Было уже совсем темно, когда Армстронг и Гудспет вышли из больших белых ворот усадьбы в аллею высоких буков – местные жители называли ее Слус-Дин, и дальше аллея переходила в Хедли-роуд, дорогу к городу. Некоторое время они шли молча и врозь, так как не слишком любили друг друга, но потом Гудспет, уязвленный резкостью, с которой хозяин его осадил, злобно пробормотал:

– Он умеет человека с грязью смешать! Ну и каменная же душа, дьявол его возьми! Не пойму я его. Никак не пойму.

Армстронг усмехнулся в темноте. Он тайно презирал Гудспета, как человека без всякого образования, человека, который пробил себе дорогу скорее упорством, чем подлинными заслугами. Гудспет часто раздражал, даже оскорблял Армстронга своей грубой прямотой и физическим превосходством, – и Армстронгу приятно было видеть его сейчас униженным.

– Что ты хочешь этим сказать? – переспросил он Гудспета, притворившись непонимающим.

– Да то, что слышишь, черт возьми! – сердито отрезал Гудспет.

– Он знает, что делает.

– Еще бы! Свою выгоду понимает. А мы – свою. Да ведь от этакого пощады не жди. А слышал ты, как он сказал? – Гудспет с горечью передразнил Барраса: – «Все эти напрасные, никому не нужные лишения». Комедия, да и только!

– Нет, нет, – торопливо возразил Армстронг. – Это он искренне так думает.

– Да, как же, искренне, будь он проклят! Скареднее его нет человека в Слискейле. Он теперь так и кипит злобой, что упустил договор. И вот что я тебе скажу, раз уж к слову пришлось: я очень рад, что с разработкой Скаппер-Флетс дело не выгорело. Я хоть и держал язык за зубами, а в душе согласен с Фенвиком насчет этой проклятой воды.

Армстронг метнул на Гудспета быстрый неодобрительный взгляд:

– Не дело так говорить, Гудспет.

Наступила короткая пауза. Потом Гудспет, насупившись, возразил:

– Во всяком случае, Скаппер-Флетс – ужасное место.

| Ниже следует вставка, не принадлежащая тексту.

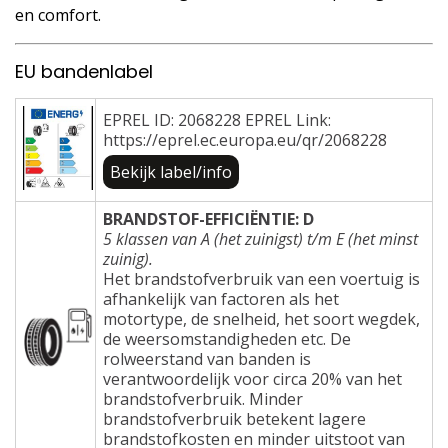
en comfort.
EU bandenlabel
EPREL ID: 2068228 EPREL Link:
https://eprel.ec.europa.eu/qr/2068228
Bekijk label/info
BRANDSTOF-EFFICIËNTIE: D
5 klassen van A (het zuinigst) t/m E (het minst
zuinig).
Het brandstofverbruik van een voertuig is
afhankelijk van factoren als het
motortype, de snelheid, het soort wegdek,
de weersomstandigheden etc. De
rolweerstand van banden is
verantwoordelijk voor circa 20% van het
brandstofverbruik. Minder
brandstofverbruik betekent lagere
brandstofkosten en minder uitstoot van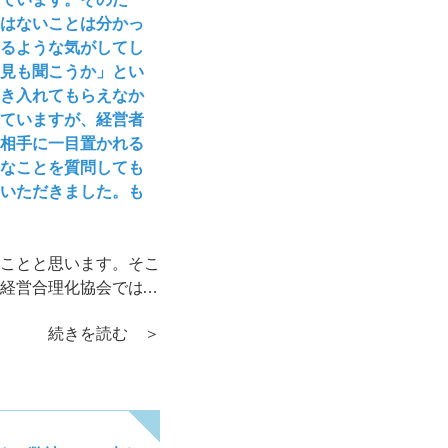
はないことは分かっ
るような気がしてし
見も聞こうか」とい
き入れてもらえなか
ていますが、経営者
相手に一目置かれる
なことを質問しても
いただきました。も
ことと思います。そこ
経営合理化協会では理
にして会長となりまし
続きを読む ＞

Армстронг ничего не ответил. Они молча шагали по Хедли-роуд, затем по Каупен-стрит, мимо Террас. Когда они завернули за угол, яркий свет и гул голосов из трактира «Привет» заставили обоих обернуться. Армстронг, явно желая переменить тему, заметил:

– Сегодня трактир полон.

– Битком набит, – подтвердил Гудспет с прежней угрюмостью. – Эмур опять начал отпускать в долг. Сегодня впервые за две недели вытащил свою грифельную доску.

Не говоря больше ни слова, оба отправились вывешивать объявления.

VI

В трактире «Привет» становилось все шумнее. Помещение было полно народу, набито до того, что голова шла кругом от табачного дыма, криков, яркого света и пивных испарений. Берт Эмур, без пиджака, стоял за стойкой, за ним на стене висела большая грифельная доска, на которой он мелом записывал, сколько выпито посетителями в долг. Берт был не дурак: последние две недели он, несмотря на мольбы и проклятия, всем отказывал в кредите. А сегодня, когда субботняя получка стала чем-то близким и вполне реальным, сразу же переменил тактику: трактир был открыт и кредит посетителям тоже.